Le comportement : 1er critère d’évaluation de tout Sensei :

Dans le Keikojō :

Il est strictement interdit :

– de faire du bruit sauf raison martiale valable (kiai…) ;

– d’introduire des aliments et d’en consommer ;

– d’introduire tout matériel étranger à la pratique ;

– d’entrer sans avoir ôté tout support avec lequel on a marché à l’extérieur de la surface de pratique ;

– d’y tenir des propos ou d’avoir toute activité à caractère commercial.

Il convient donc, notamment, de :

– parler à voix basse quand il est impossible de se faire comprendre autrement que par la parole ;

– d’éviter de sortir avant la fin de la séance sauf raisons impérieuses et avec l’accord du responsable ;

– laisser ses sac et effets personnels en dehors ;

– de s’aligner correctement lorsque l’on a pas reçu l’ordre d’effectuer un exercice ou une tâche précise.
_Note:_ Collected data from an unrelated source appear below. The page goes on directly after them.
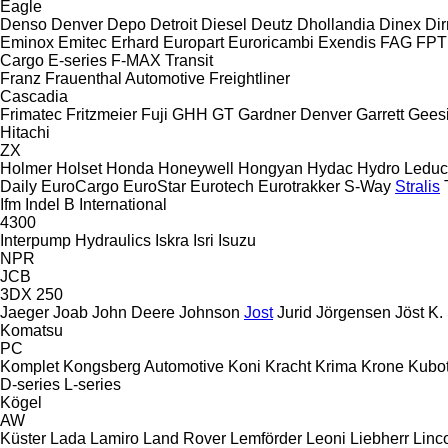
Eagle
Denso
Denver
Depo
Detroit Diesel
Deutz
Dhollandia
Dinex
Di
Eminox
Emitec
Erhard
Europart
Euroricambi
Exendis
FAG
FPT
Cargo
E-series
F-MAX
Transit
Franz
Frauenthal Automotive
Freightliner
Cascadia
Frimatec
Fritzmeier
Fuji
GHH
GT
Gardner Denver
Garrett
Gees
Hitachi
ZX
Holmer
Holset
Honda
Honeywell
Hongyan
Hydac
Hydro Leduc
Daily
EuroCargo
EuroStar
Eurotech
Eurotrakker
S-Way
Stralis
Ifm
Indel B
International
4300
Interpump Hydraulics
Iskra
Isri
Isuzu
NPR
JCB
3DX
250
Jaeger
Joab
John Deere
Johnson
Jost
Jurid
Jörgensen
Jöst
K.
Komatsu
PC
Komplet
Kongsberg Automotive
Koni
Kracht
Krima
Krone
Kubo
D-series
L-series
Kögel
AW
Küster
Lada
Lamiro
Land Rover
Lemförder
Leoni
Liebherr
Linc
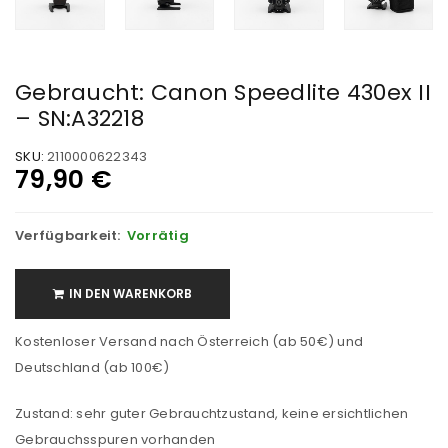
Gebraucht: Canon Speedlite 430ex II
– SN:A32218
SKU:
2110000622343
79,90
€
Verfügbarkeit:
Vorrätig
IN DEN WARENKORB
Kostenloser Versand nach Österreich (ab 50€) und
Deutschland (ab 100€)
Zustand: sehr guter Gebrauchtzustand, keine ersichtlichen
Gebrauchsspuren vorhanden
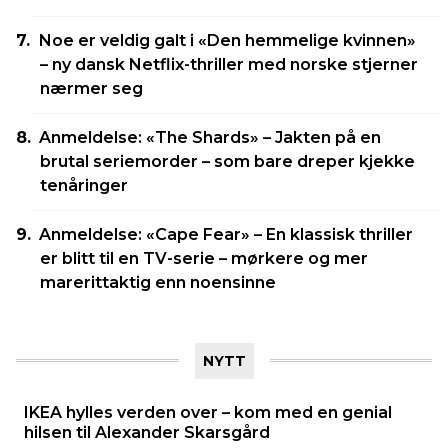
Noe er veldig galt i «Den hemmelige kvinnen»
– ny dansk Netflix-thriller med norske stjerner
nærmer seg
Anmeldelse: «The Shards» – Jakten på en
brutal seriemorder – som bare dreper kjekke
tenåringer
Anmeldelse: «Cape Fear» – En klassisk thriller
er blitt til en TV-serie – mørkere og mer
marerittaktig enn noensinne
NYTT
IKEA hylles verden over – kom med en genial
hilsen til Alexander Skarsgård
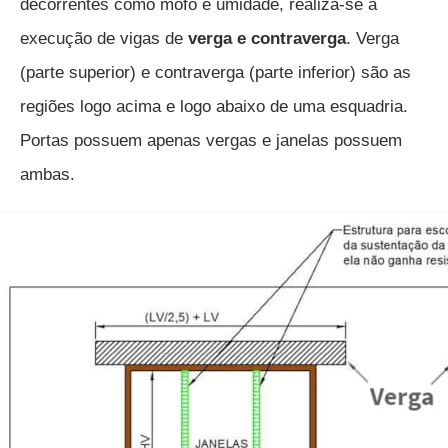
decorrentes como mofo e umidade, realiza-se a
execução de vigas de
verga e contraverga
. Verga
(parte superior) e contraverga (parte inferior) são as
regiões logo acima e logo abaixo de uma esquadria.
Portas possuem apenas vergas e janelas possuem
ambas.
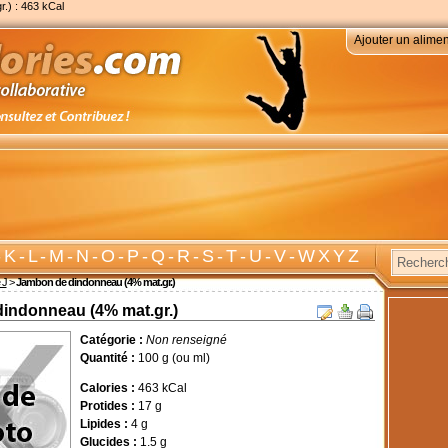
.) : 463 kCal
Ajouter un alimen
-
K
-
L
-
M
-
N
-
O
-
P
-
Q
-
R
-
S
-
T
-
U
-
V
-
W X Y Z
 J
>
Jambon de dindonneau (4% mat.gr.)
indonneau (4% mat.gr.)
Catégorie :
Non renseigné
Quantité :
100 g (ou ml)
Calories :
463 kCal
Protides :
17 g
Lipides :
4 g
Glucides :
1.5 g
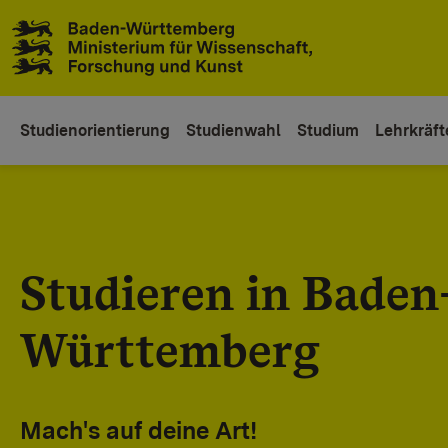
Zum Inhaltsbereich
Zur Hauptnavigation
Studienorientierung
Studienwahl
Studium
Lehrkräft
Studieren in Baden
Württemberg
Mach's auf deine Art!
Respecter l’ensemble de ces préceptes prend du temps et se fait plutōt naturellement, par essais et erreurs, que par une étude artificielle. Le plus ancien n’hésitera pas à vous faire une remarque si votre attitude n’est pas correcte. A vous de vous corriger…

Dans un art martial, corriger une façon d’être (p. ex.: bien s’aligner) est aussi important que corriger une façon de faire (p.ex.: bien réaliser une technique) car l’un mène a l’autre…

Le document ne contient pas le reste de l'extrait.